Nossa correspondente internacional, a arquiteta, artista plástica e designer Ana Paula Barros completou cinco anos morando na Basileia, cidade no rio Reno, na zona noroeste da Suíça, próxima das fronteiras do país com a França e a Alemanha. Conta com 195 mil habitantes e é considerada a ‘capital cultural do país’.

Pensando no momento atual, no qual o mundo rediscute seu papel social no momento Corona Vírus, pedimos que ela nos contasse um pouco sobre essa mudança radical em sua vida.

Basileia @ Ana Paula Barros

Mudanças sempre trazem novas experiências.
Morar em um lugar onde a arte e cultura são valorizadas e acessíveis, transforma a forma de ver e entender as coisas.
Antes mesmo de mudar para cá eu já estava bem desanimada com a profissão. Era muito desgastante a relação com clientes que, apesar de contratarem um profissional, não o deixam trabalhar.
Aqui me mantive mais no campo do design gráfico e artes visuais. É muito diferente como as pessoas que trabalham com criatividade são recebidas aqui. Sempre que cito minha formação em arquitetura, as pessoas ficam, de certa forma, impressionadas, pois elas sabem da importância desse trabalho.
Isso é uma percepção pessoal, mas uma coisa que me chamou muito a atenção foi: no Brasil as pessoas gostam de “exibir” suas casas e apartamentos, mostrar para a família, para os amigos, para os colegas de trabalho…
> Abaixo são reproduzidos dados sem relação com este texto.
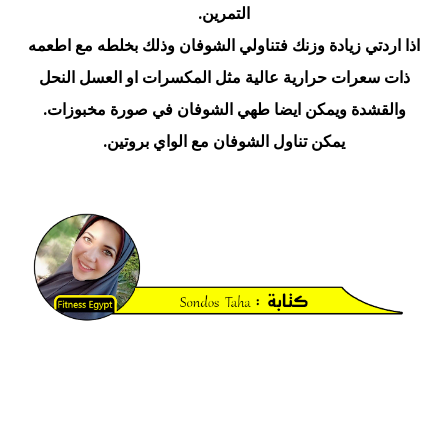
التمرين.
اذا اردتي زيادة وزنك فتناولي الشوفان وذلك بخلطه مع اطعمه
ذات سعرات حرارية عالية مثل المكسرات او العسل النحل
والقشدة ويمكن ايضا طهي الشوفان في صورة مخبوزات.
يمكن تناول الشوفان مع الواي بروتين.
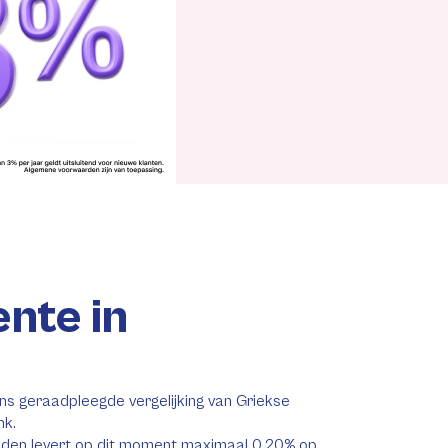
nte in
ns geraadpleegde vergelijking van Griekse
nk.
anden levert op dit moment maximaal 0,20% op.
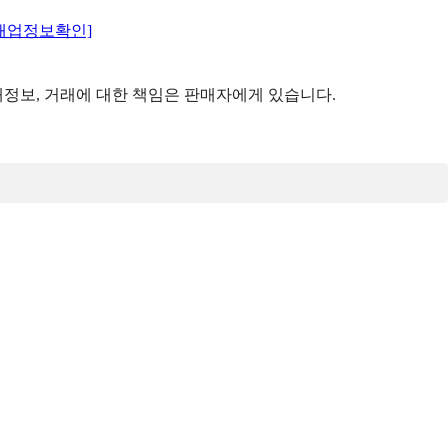
매업정보확인]
정보, 거래에 대한 책임은 판매자에게 있습니다.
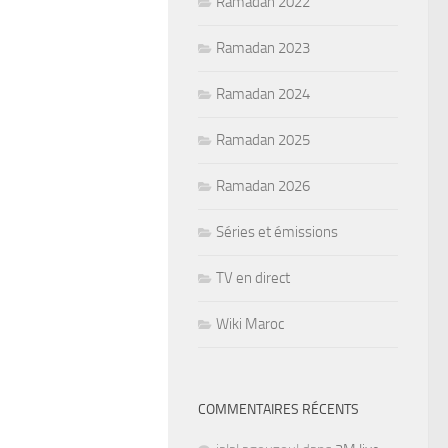
Ramadan 2022
Ramadan 2023
Ramadan 2024
Ramadan 2025
Ramadan 2026
Séries et émissions
TV en direct
Wiki Maroc
COMMENTAIRES RÉCENTS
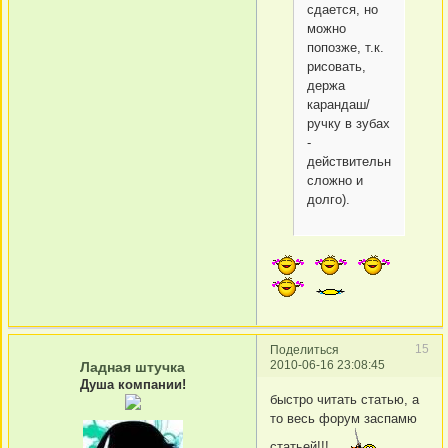
сдается, но
можно
попозже, т.к.
рисовать,
держа
карандаш/
ручку в зубах
-
действительно
сложно и
долго).
15
Поделиться
2010-06-16 23:08:45
Ладная штучка
Душа компании!
быстро читать статью, а
то весь форум заспамю
статьей!!!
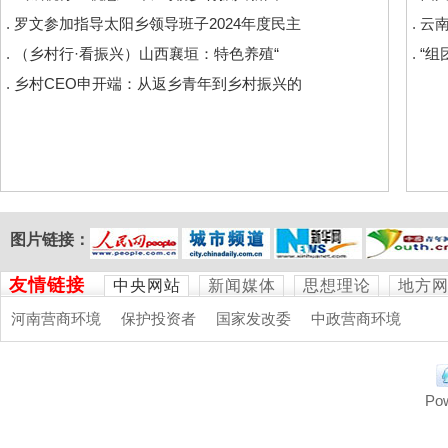
.
罗文参加指导太阳乡领导班子2024年度民主
.
云
.
（乡村行·看振兴）山西襄垣：特色养殖“
.
“组
.
乡村CEO申开端：从返乡青年到乡村振兴的
图片链接：
友情链接
中央网站
新闻媒体
思想理论
地方
河南营商环境
保护投资者
国家发改委
中政营商环境
Po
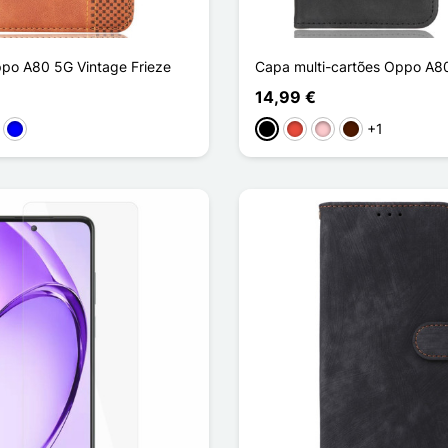
ppo A80 5G Vintage Frieze
Capa multi-cartões Oppo A8
14,99 €
+1
ho
stanho
Azul
Preto
Vermelho
Rosa
Castanho escur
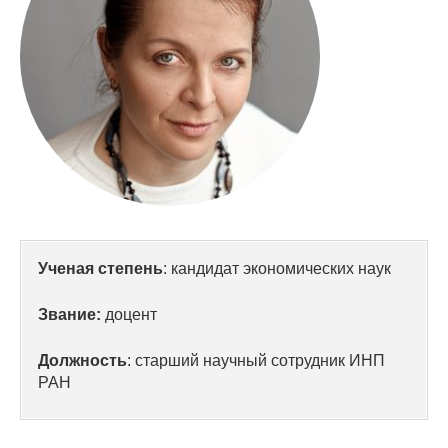
Сотрудники
Отчетность
Противодействие коррупции
Материалы для СМИ
Публикации
Научная жизнь
Ученая степень
: кандидат экономических наук
Издания
Звание:
доцент
Проблемы прогнозирования
Должность
: старший научный сотрудник ИНП
О журнале
РАН
Номера журналов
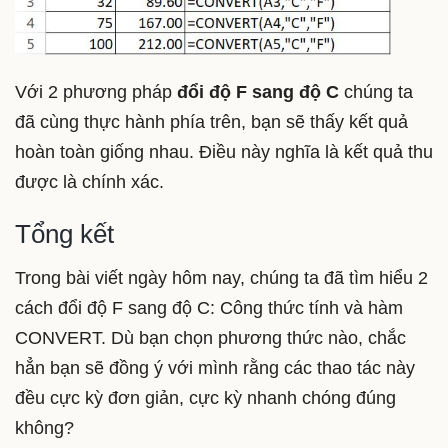
Với 2 phương pháp
đổi độ F sang độ C
chúng ta
đã cùng thực hành phía trên, bạn sẽ thấy kết quả
hoàn toàn giống nhau. Điều này nghĩa là kết quả thu
được là chính xác.
Tổng kết
Trong bài viết ngày hôm nay, chúng ta đã tìm hiểu 2
cách đổi độ F sang độ C: Công thức tính và hàm
CONVERT. Dù bạn chọn phương thức nào, chắc
hẳn bạn sẽ đồng ý với mình rằng các thao tác này
đều cực kỳ đơn giản, cực kỳ nhanh chóng đúng
không?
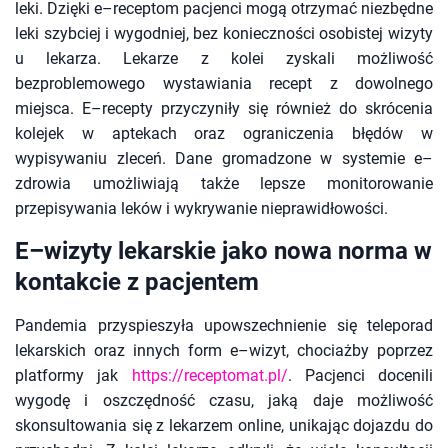
leki. Dzięki e–receptom pacjenci mogą otrzymać niezbędne
leki szybciej i wygodniej, bez konieczności osobistej wizyty
u lekarza. Lekarze z kolei zyskali możliwość
bezproblemowego wystawiania recept z dowolnego
miejsca. E–recepty przyczyniły się również do skrócenia
kolejek w aptekach oraz ograniczenia błędów w
wypisywaniu zleceń. Dane gromadzone w systemie e–
zdrowia umożliwiają także lepsze monitorowanie
przepisywania leków i wykrywanie nieprawidłowości.
E–wizyty lekarskie jako nowa norma w
kontakcie z pacjentem
Pandemia przyspieszyła upowszechnienie się teleporad
lekarskich oraz innych form e–wizyt, chociażby poprzez
platformy jak
https://receptomat.pl/
. Pacjenci docenili
wygodę i oszczędność czasu, jaką daje możliwość
skonsultowania się z lekarzem online, unikając dojazdu do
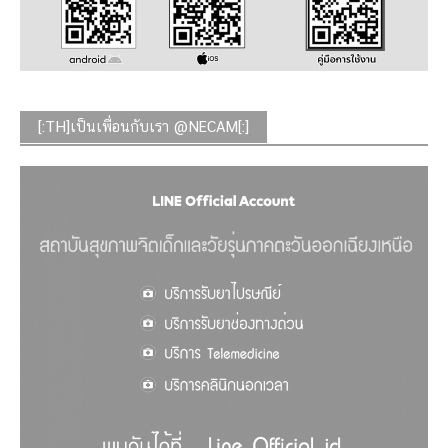
[:TH]เป็นเพื่อนกับเรา @NECAM[:]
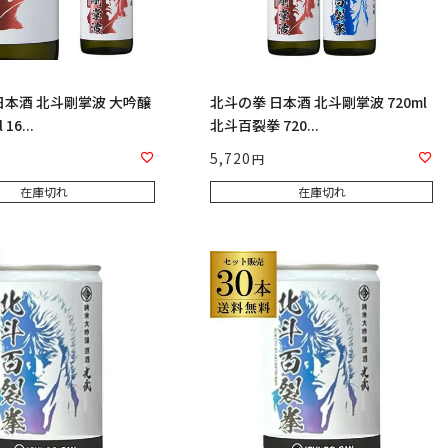
日本酒 北斗剛掌波 大吟醸
北斗の拳 日本酒 北斗剛掌波 720ml
16...
北斗百裂拳 720...
5,720
在庫切れ
在庫切れ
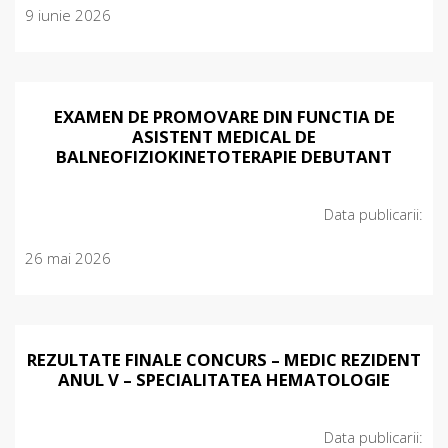
9 iunie 2026
EXAMEN DE PROMOVARE DIN FUNCTIA DE
ASISTENT MEDICAL DE
BALNEOFIZIOKINETOTERAPIE DEBUTANT
Data publicarii:
26 mai 2026
REZULTATE FINALE CONCURS – MEDIC REZIDENT
ANUL V – SPECIALITATEA HEMATOLOGIE
Data publicarii:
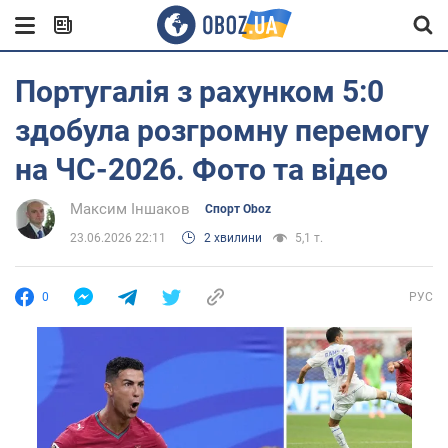
Португалія з рахунком 5:0
здобула розгромну перемогу
на ЧС-2026. Фото та відео
Максим Іншаков
Спорт Oboz
23.06.2026 22:11
2 хвилини
5,1 т.
0
РУС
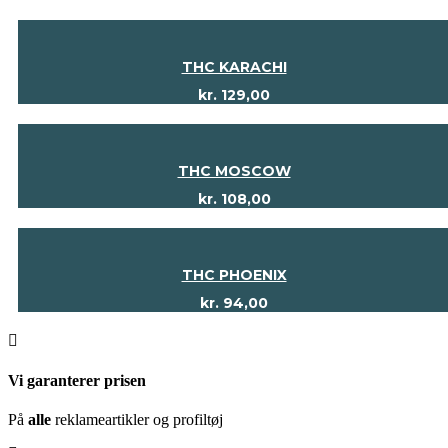
THC KARACHI
kr.
129,00
THC MOSCOW
kr.
108,00
THC PHOENIX
kr.
94,00
Vi garanterer prisen
På
alle
reklameartikler og profiltøj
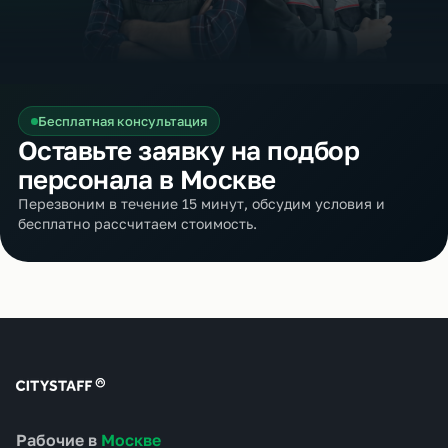
Бесплатная консультация
Оставьте заявку на подбор
персонала в Москве
Перезвоним в течение 15 минут, обсудим условия и
бесплатно рассчитаем стоимость.
Рабочие в
Москве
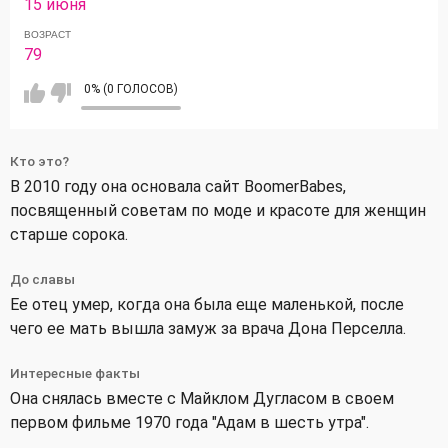
15 июня
ВОЗРАСТ
79
0% (0 ГОЛОСОВ)
Кто это?
В 2010 году она основала сайт BoomerBabes,
посвященный советам по моде и красоте для женщин
старше сорока.
До славы
Ее отец умер, когда она была еще маленькой, после
чего ее мать вышла замуж за врача Дона Перселла.
Интересные факты
Она снялась вместе с Майклом Дугласом в своем
первом фильме 1970 года "Адам в шесть утра".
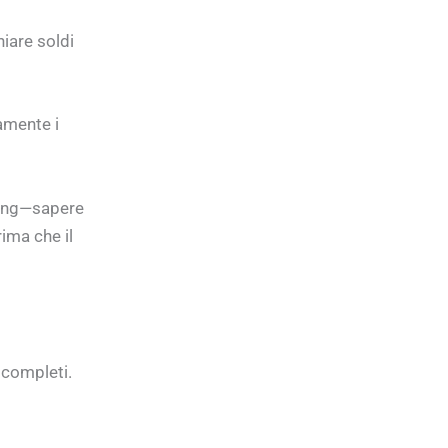
iare soldi
amente i
iming—sapere
ima che il
 completi.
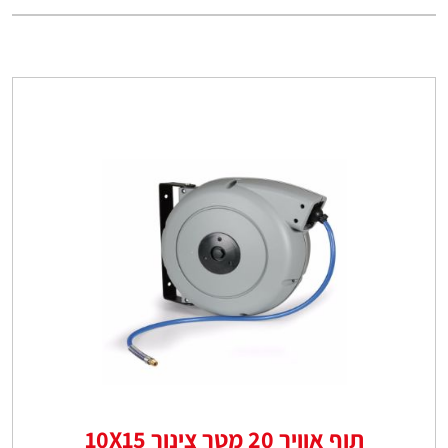
תוף אוויר 20 מטר צינור 10X15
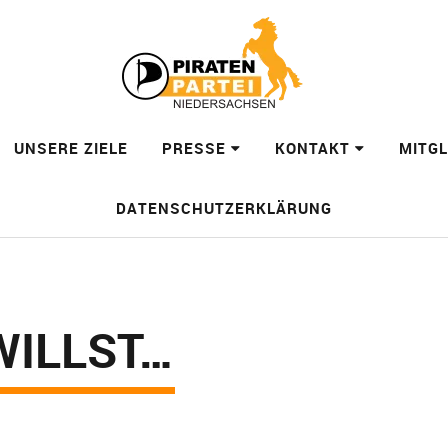
UNSERE ZIELE
PRESSE
KONTAKT
MITG
DATENSCHUTZERKLÄRUNG
WILLST…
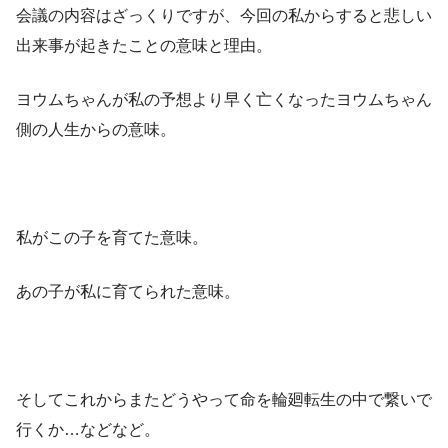
会議の内容はざっくりですが、今回の私からすると悲しい
出来事が起きたことの意味と理由。
ヨウムちゃんが私の予想より早く亡くなったヨウムちゃん
側の人生からの意味。
私がこの子を育てた意味。
あの子が私に育てられた意味。
そしてこれからまたどうやって命を輪廻転生の中で繋いで
行くか…などなど。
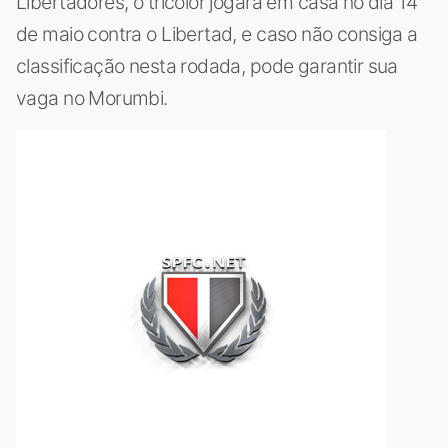
Libertadores, o tricolor jogará em casa no dia 14
de maio contra o Libertad, e caso não consiga a
classificação nesta rodada, pode garantir sua
vaga no Morumbi.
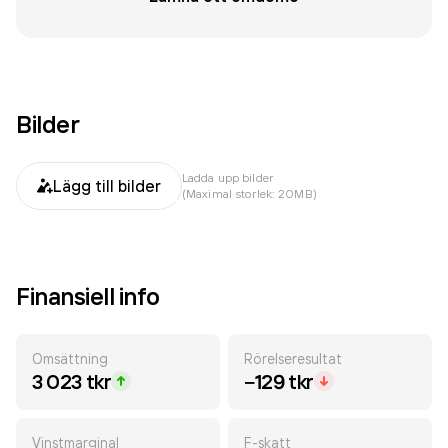
Bilder
Ladda upp bilder
Lägg till bilder
(Maximal storlek: 20MB)
Finansiell info
Omsättning
Rörelseresultat
3 023 tkr
−129 tkr
Vinstmarginal
F-skatt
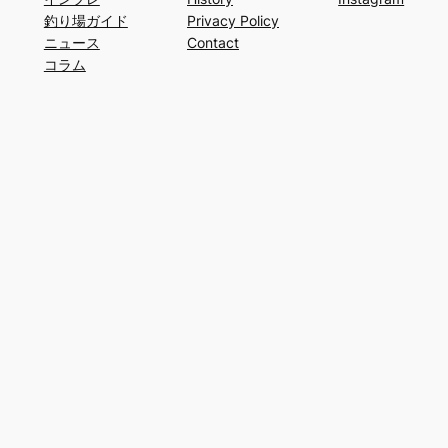
釣り場ガイド
Privacy Policy
ニュース
Contact
コラム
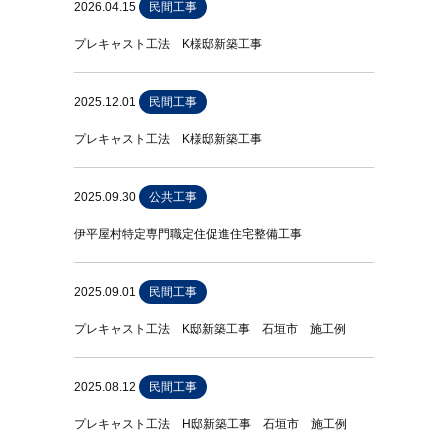
2026.04.15
民間工事
プレキャスト工法 K様邸新築工事
2025.12.01
民間工事
プレキャスト工法 K様邸新築工事
2025.09.30
公共工事
伊平屋村特定専門職定住促進住宅整備工事
2025.09.01
民間工事
プレキャスト工法 K邸新築工事 石垣市 施工例
2025.08.12
民間工事
プレキャスト工法 H邸新築工事 石垣市 施工例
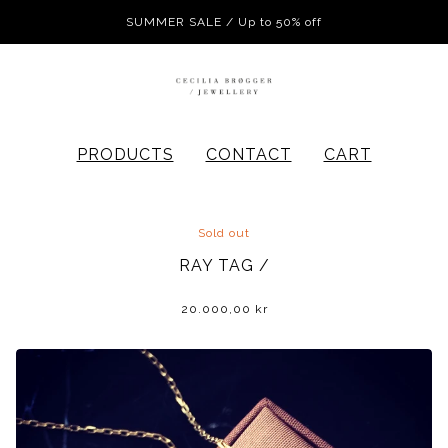
SUMMER SALE / Up to 50% off
PRODUCTS
CONTACT
CART
Sold out
RAY TAG /
20.000,00
kr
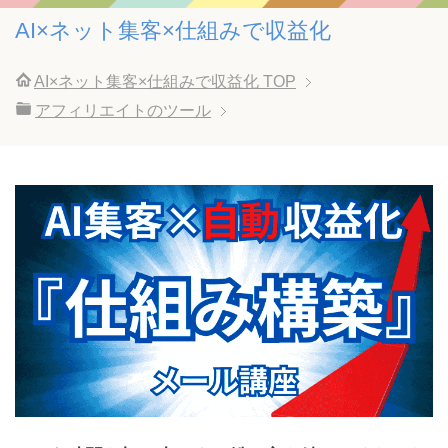
AI×ネット集客×仕組みで収益化
AI×ネット集客×仕組みで収益化
TOP
アフィリエイトのツール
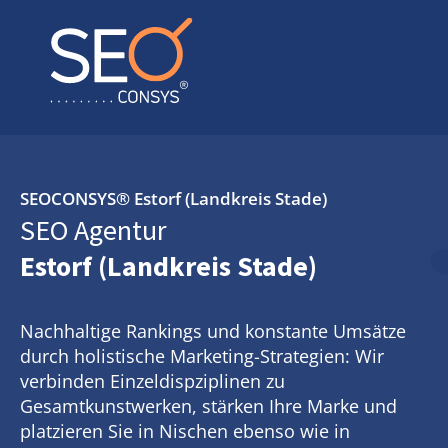
SEOCONSYS®
Estorf (Landkreis Stade)
SEO Agentur
Estorf (Landkreis Stade)
Nachhaltige Rankings und konstante Umsätze
durch holistische Marketing-Strategien: Wir
verbinden Einzeldispziplinen zu
Gesamtkunstwerken, stärken Ihre Marke und
platzieren Sie in Nischen ebenso wie in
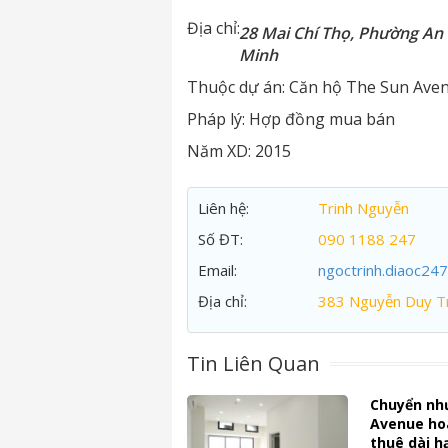
Địa chỉ:
28 Mai Chí Thọ, Phường An 
Minh
Thuộc dự án:
Căn hộ The Sun Ave
Pháp lý:
Hợp đồng mua bán
Năm XD:
2015
Liên hệ:
Trinh Nguyễn
Số ĐT:
090 1188 247
Email:
ngoctrinh.diaoc24
Địa chỉ:
383 Nguyễn Duy Tr
Tin Liên Quan
Chuyển nh
Avenue ho
thuê dài h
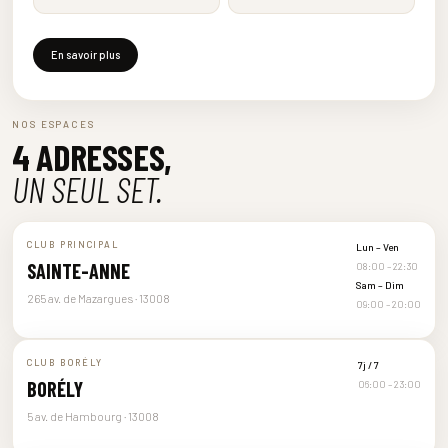
En savoir plus
NOS ESPACES
4 ADRESSES,
UN SEUL SET.
CLUB PRINCIPAL
Lun – Ven
SAINTE-ANNE
08:00 – 22:30
Sam – Dim
265 av. de Mazargues · 13008
09:00 – 20:00
CLUB BORÉLY
7j / 7
BORÉLY
06:00 – 23:00
5 av. de Hambourg · 13008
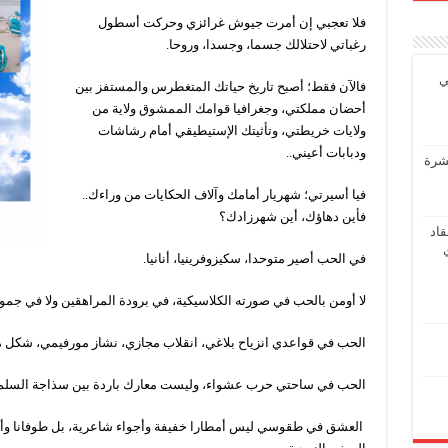
فلا تعجبي إن أمرت جيوش غرائزي وحركت أسطول
رغباتي لاحتلالك جسما، وجسدا، وروحا.
ي
فالآن فقط؛ أصبح تاريخ حياتك المتغطرس والمستفز بين
أحضان مملكتي، وجغرافيا قوامك الممشوق ولاية من
ولايات خريطتي، وتأثيتك الإستيطيقي أمام رشاشات
ودبابات أعيني..
عشرة
فيا أسيرتي؛ شهريار أمامك وآلاف الحكايات من وراءك..
فأين دهاؤك، أين شهرزادك؟
اد
في الحب أصير متوحدا، سكيزوفرينيا، أنانيا.
لا أومن بالحب في صورته الكلاسيكية، في برودة المراهقين ولا في جمود 
الحب في قواعدي انزياح بلاغي، انقلاب مجازي، نشاز مورفيمي، شكل مو
الحب في ساحتي حرب عشواء، وليست معارك باردة بين سذاجة السل
العشق في طقوسي ليس أمطارا خفيفة وأجواء شاعرية، بل طوفانا وأمو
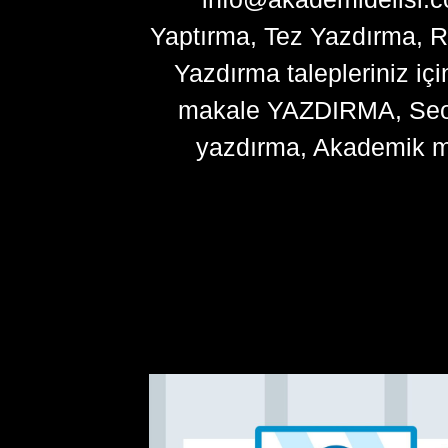
Yaptırma, Tez Yazdırma, R
Yazdırma talepleriniz içi
makale YAZDIRMA, Seo ma
yazdırma, Akademik m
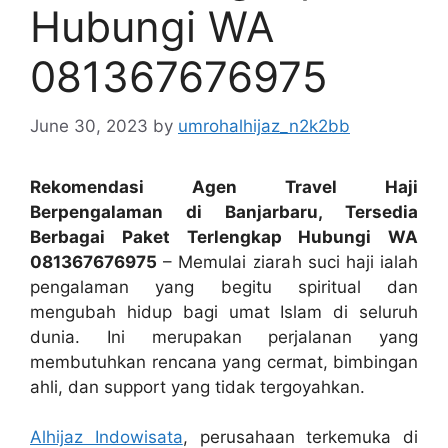
Hubungi WA
081367676975
June 30, 2023
by
umrohalhijaz_n2k2bb
Rekomendasi Agen Travel Haji
Berpengalaman di Banjarbaru, Tersedia
Berbagai Paket Terlengkap Hubungi WA
081367676975
– Memulai ziarah suci haji ialah
pengalaman yang begitu spiritual dan
mengubah hidup bagi umat Islam di seluruh
dunia. Ini merupakan perjalanan yang
membutuhkan rencana yang cermat, bimbingan
ahli, dan support yang tidak tergoyahkan.
Alhijaz Indowisata
, perusahaan terkemuka di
Ana Paula Barros Novembro 2017 @ Acervo pessoal

Aqui você tem que “ultrapassar muitas barreiras” para ser convidado ao espaço privado de alguém. Ser convidado para um almoço ou jantar demonstra que a pessoa lhe tem em grande estima, respeito e consideração.
Também acontece que, como aqui mão-de-obra é especializada e cara, muitas coisas são pensadas para o “Faça Você Mesmo”.
Há também uma grande tendência de compra de móveis usados (e muitas vezes, mesmo doados).
Então o que percebo é que as pessoas aqui montam a casa para elas mesmas, pensando no seu bem-estar, sem se apegar a modismos. É até engraçado, porque é de certa forma “padronizada”, face às opções disponíveis.
É claro que isso não é uma regra. Mas como aqui não existem grandes diferenças sociais, não são contrastantes essas questões. E, por exemplo, mesmo em apartamentos de alto padrão, você vê que a decoração é bem minimalista. Escolhem-se poucas e boas peças, algumas obras de arte, mas bem discreto. Não parece um show-room e muito menos uma ‘mostra de decoração’.

Basileia @ Ana Paula Barros

Tem uma questão muito importante: as pessoas daqui não contam com alguém para limpar a casa. Então isso mudou minha visão também sobre a decoração. Porque é fácil ter um monte de cacareco se não é você que limpa e cuida disso.
Acho que essa vivência me fez refletir sobre o consumo em geral. Sobre o que é realmente necessário e ter uma postura mais consciente. Assim, com uma vida mais prática, posso me dedicar a buscar experiências, conhecer lugares e descobrir outras culturas.